▶ _Exercise details_:
Read the records beneath this task and copy every line that contains the string "luyện".

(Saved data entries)
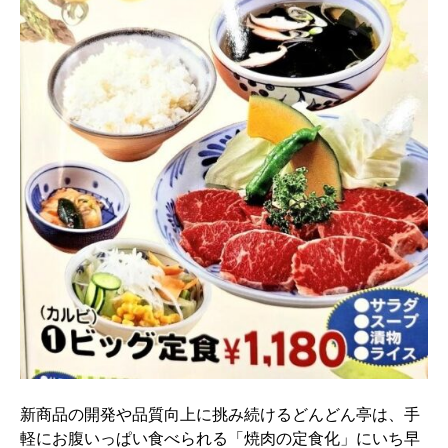
新商品の開発や品質向上に挑み続けるどんどん亭は、手
軽にお腹いっぱい食べられる「焼肉の定食化」にいち早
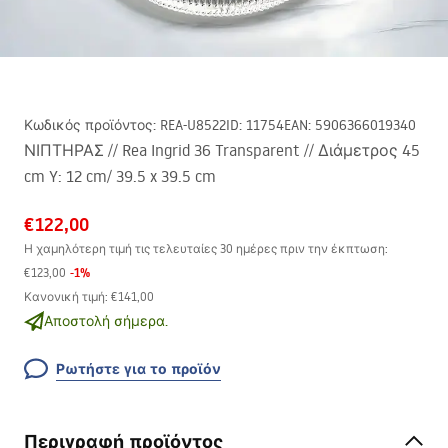
Κωδικός προϊόντος
:
REA-U8522
ID
:
11754
EAN
:
5906366019340
ΝΙΠΤΗΡΑΣ // Rea Ingrid 36 Transparent // Διάμετρος 45
cm Y: 12 cm/ 39.5 x 39.5 cm
€122,00
Η χαμηλότερη τιμή τις τελευταίες 30 ημέρες πριν την έκπτωση:
-
1
%
€123,00
Κανονική τιμή
:
€141,00
Αποστολή σήμερα.
Ρωτήστε για το προϊόν
Περιγραφή προϊόντος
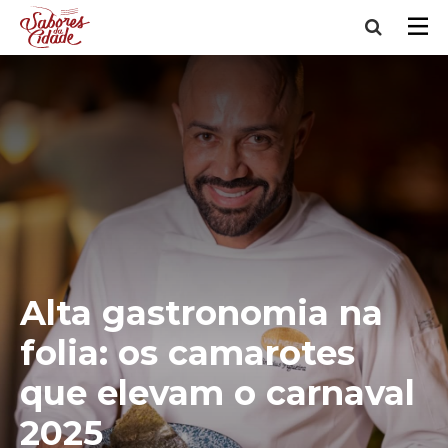
Alta gastronomia na
folia: os camarotes
que elevam o carnaval
2025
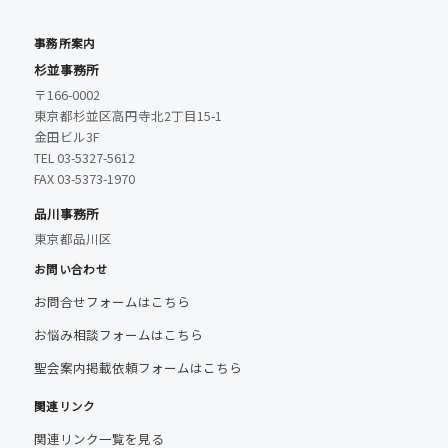
事務所案内
杉並事務所
〒166-0002
東京都杉並区高円寺北2丁目15-1
金田ビル3F
TEL 03-5327-5612
FAX 03-5373-1970
品川事務所
東京都品川区
お問い合わせ
お問合せフォームはこちら
お悩み相談フォームはこちら
聖会案内掲載依頼フォームはこちら
関連リンク
関連リンク一覧を見る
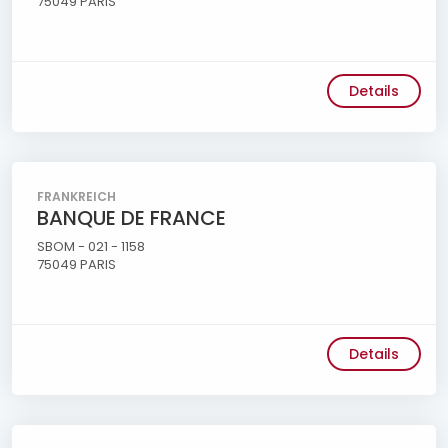
75049 PARIS
Details
FRANKREICH
BANQUE DE FRANCE
SBOM - 021 - 1158
75049 PARIS
Details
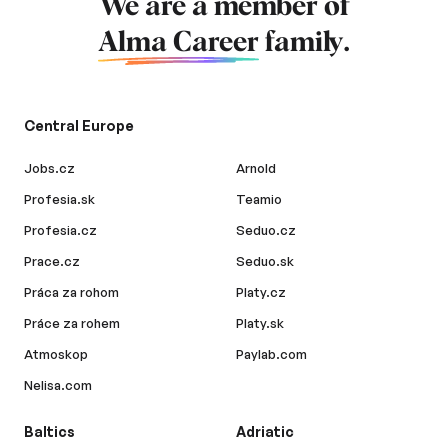
We are a member of
Alma Career
family.
Central Europe
Jobs.cz
Arnold
Profesia.sk
Teamio
Profesia.cz
Seduo.cz
Prace.cz
Seduo.sk
Práca za rohom
Platy.cz
Práce za rohem
Platy.sk
Atmoskop
Paylab.com
Nelisa.com
Baltics
Adriatic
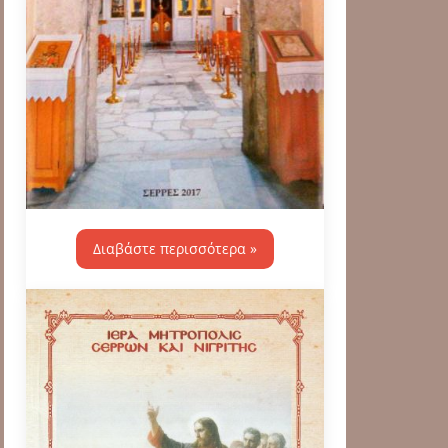
Διαβάστε περισσότερα »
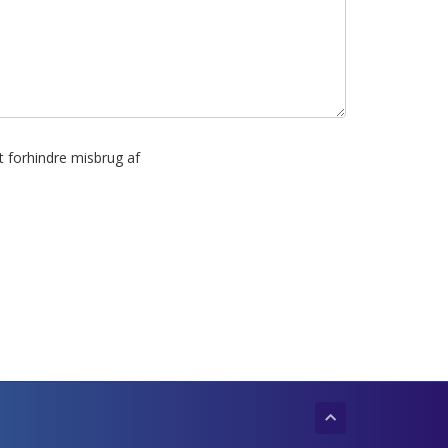
t forhindre misbrug af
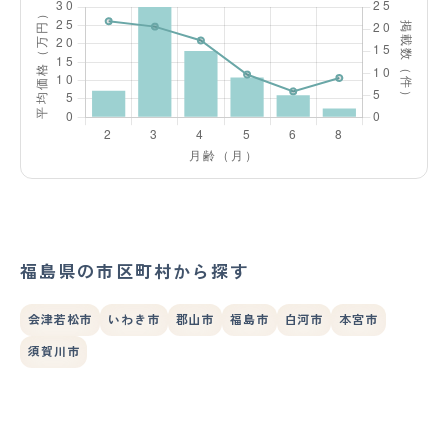
福島県の市区町村から探す
会津若松市
いわき市
郡山市
福島市
白河市
本宮市
須賀川市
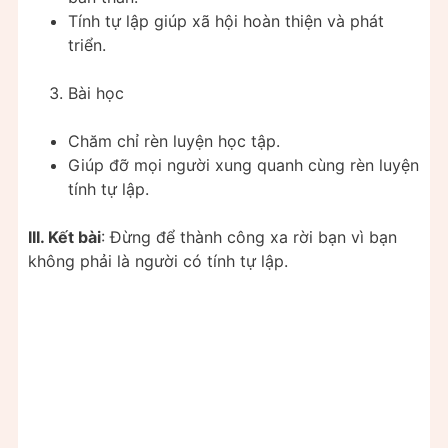
Tính tự lập giúp xã hội hoàn thiện và phát
triển.
Bài học
Chăm chỉ rèn luyện học tập.
Giúp đỡ mọi người xung quanh cùng rèn luyện
tính tự lập.
III. Kết bài
: Đừng để thành công xa rời bạn vì bạn
không phải là người có tính tự lập.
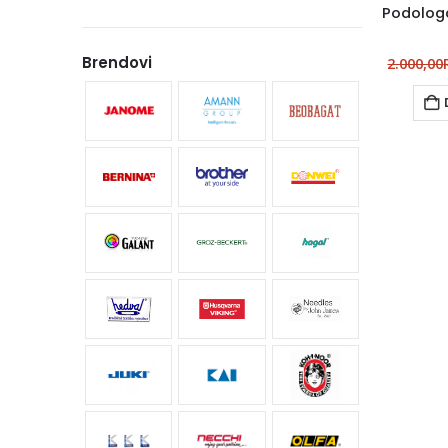
Brendovi
2.000,00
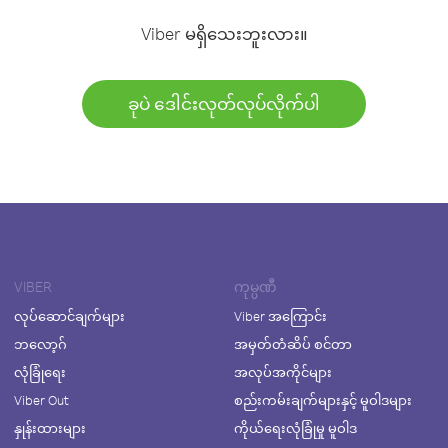
Viber မရှိသေးဘူးလား။
ခုပဲ ဒေါင်းလုတ်လုပ်လိုက်ပါ
VIBER
ကုမ္ပဏီ
လုပ်ဆောင်ချက်များ
Viber အကြောင်း
ဘလော့ဂ်
အမှတ်တံဆိပ် စင်တာ
လုံခြုံရေး
အလုပ်အကိုင်များ
Viber Out
စည်းကမ်းချက်များနှင့် မူဝါဒများ
နှုန်းထားများ
ကိုယ်ရေးလုံခြုံမှု မူဝါဒ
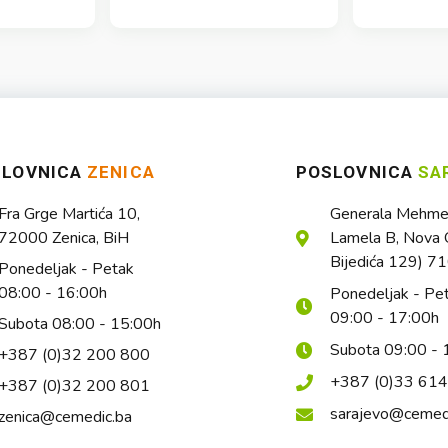
SLOVNICA
ZENICA
POSLOVNICA
SA
Fra Grge Martića 10,
Generala Mehmed
72000 Zenica, BiH
Lamela B, Nova O
Bijedića 129) 7
Ponedeljak - Petak
08:00 - 16:00h
Ponedeljak - Pe
09:00 - 17:00h
Subota 08:00 - 15:00h
Subota 09:00 - 
+387 (0)32 200 800
+387 (0)33 61
+387 (0)32 200 801
sarajevo@cemed
zenica@cemedic.ba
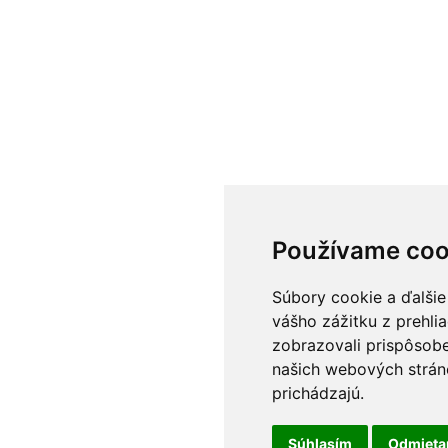
Používame coo
Súbory cookie a ďalšie
vášho zážitku z prehli
zobrazovali prispôsobe
našich webových stráno
prichádzajú.
Súhlasím
Odmiet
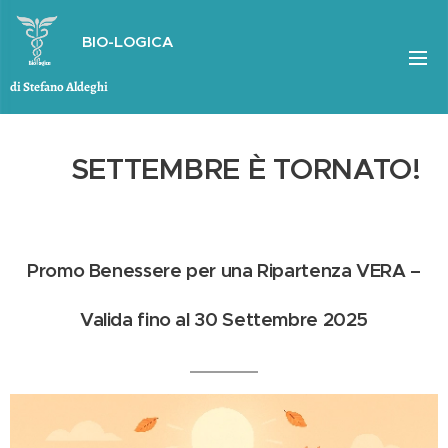
BIO-LOGICA
di Stefano Aldeghi
🍁 SETTEMBRE È TORNATO!
🍁
Promo Benessere per una Ripartenza VERA –
Valida fino al 30 Settembre 2025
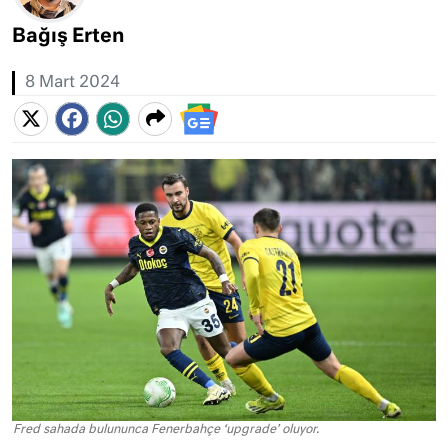
Bağış Erten
8 Mart 2024
Fred sahada bulununca Fenerbahçe ‘upgrade’ oluyor.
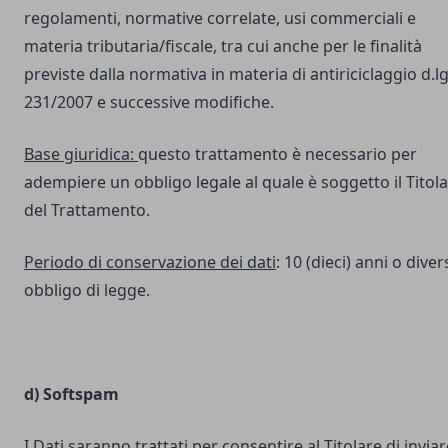
regolamenti, normative correlate, usi commerciali e
materia tributaria/fiscale, tra cui anche per le finalità
previste dalla normativa in materia di antiriciclaggio d.lg
231/2007 e successive modifiche.
Base giuridica:
questo trattamento è necessario per
adempiere un obbligo legale al quale è soggetto il Titol
del Trattamento.
Periodo di conservazione dei dati
: 10 (dieci) anni o dive
obbligo di legge.
d) Softspam
I Dati saranno trattati per consentire al Titolare di inviar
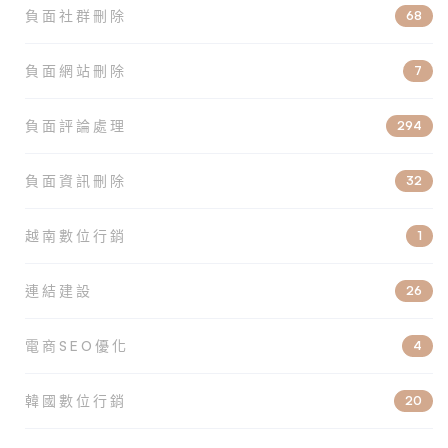
負面社群刪除
68
負面網站刪除
7
負面評論處理
294
負面資訊刪除
32
越南數位行銷
1
連結建設
26
電商SEO優化
4
韓國數位行銷
20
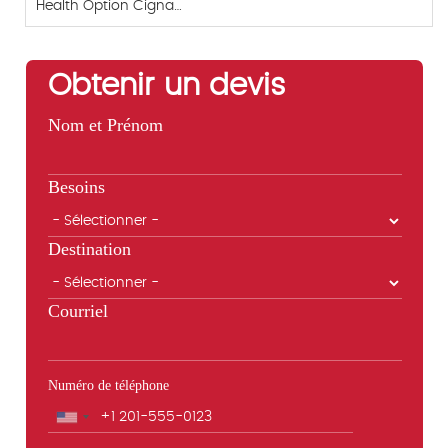
Health Option Cigna…
Obtenir un devis
Nom et Prénom
Besoins
Destination
Courriel
Numéro de téléphone
Téléphone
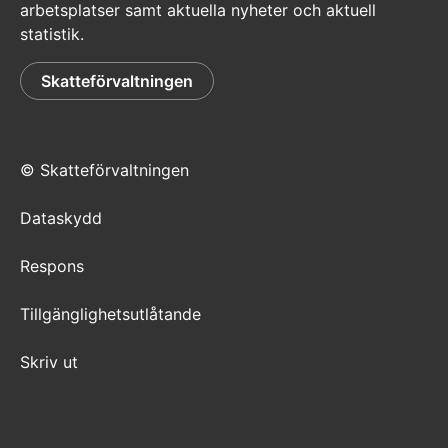
arbetsplatser samt aktuella nyheter och aktuell
statistik.
Skatteförvaltningen
© Skatteförvaltningen
Dataskydd
Respons
Tillgänglighetsutlåtande
Skriv ut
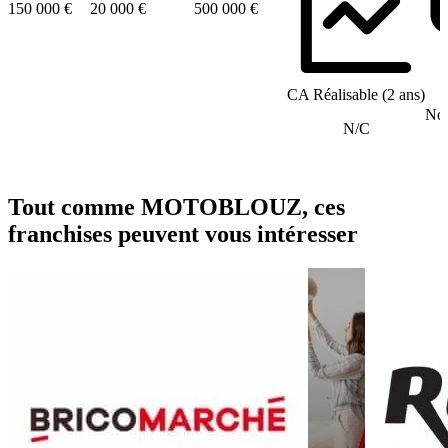
150 000 €
20 000 €
500 000 €
CA Réalisable (2 ans)
Nom
N/C
Tout comme MOTOBLOUZ, ces
franchises peuvent vous intéresser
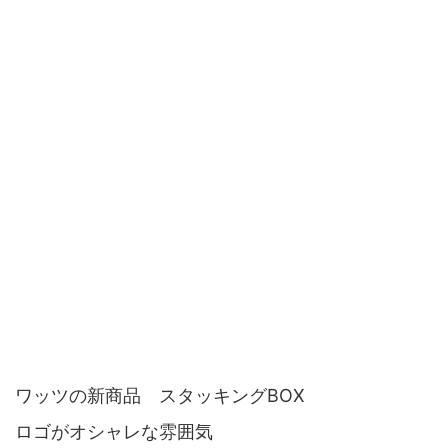
ワッツの新商品 スタッキングBOX
ロゴがオシャレな雰囲気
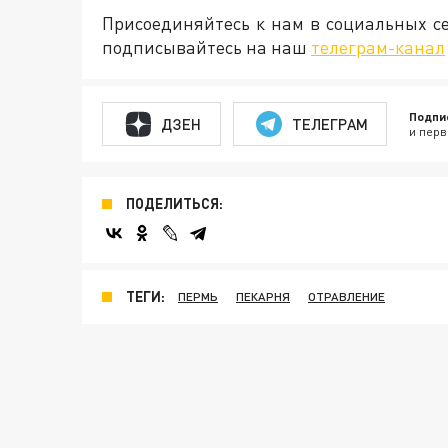
Присоединяйтесь к нам в социальных с
подписывайтесь на наш
телеграм-канал
Подпи
ДЗЕН
ТЕЛЕГРАМ
и перв
ПОДЕЛИТЬСЯ:
ТЕГИ:
ПЕРМЬ
ПЕКАРНЯ
ОТРАВЛЕНИЕ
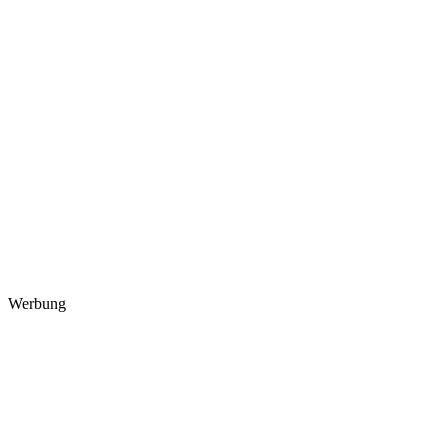
Werbung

▶ _Result_:
Chăm chỉ rèn luyện học tập.
Giúp đỡ mọi người xung quanh cùng rèn luyện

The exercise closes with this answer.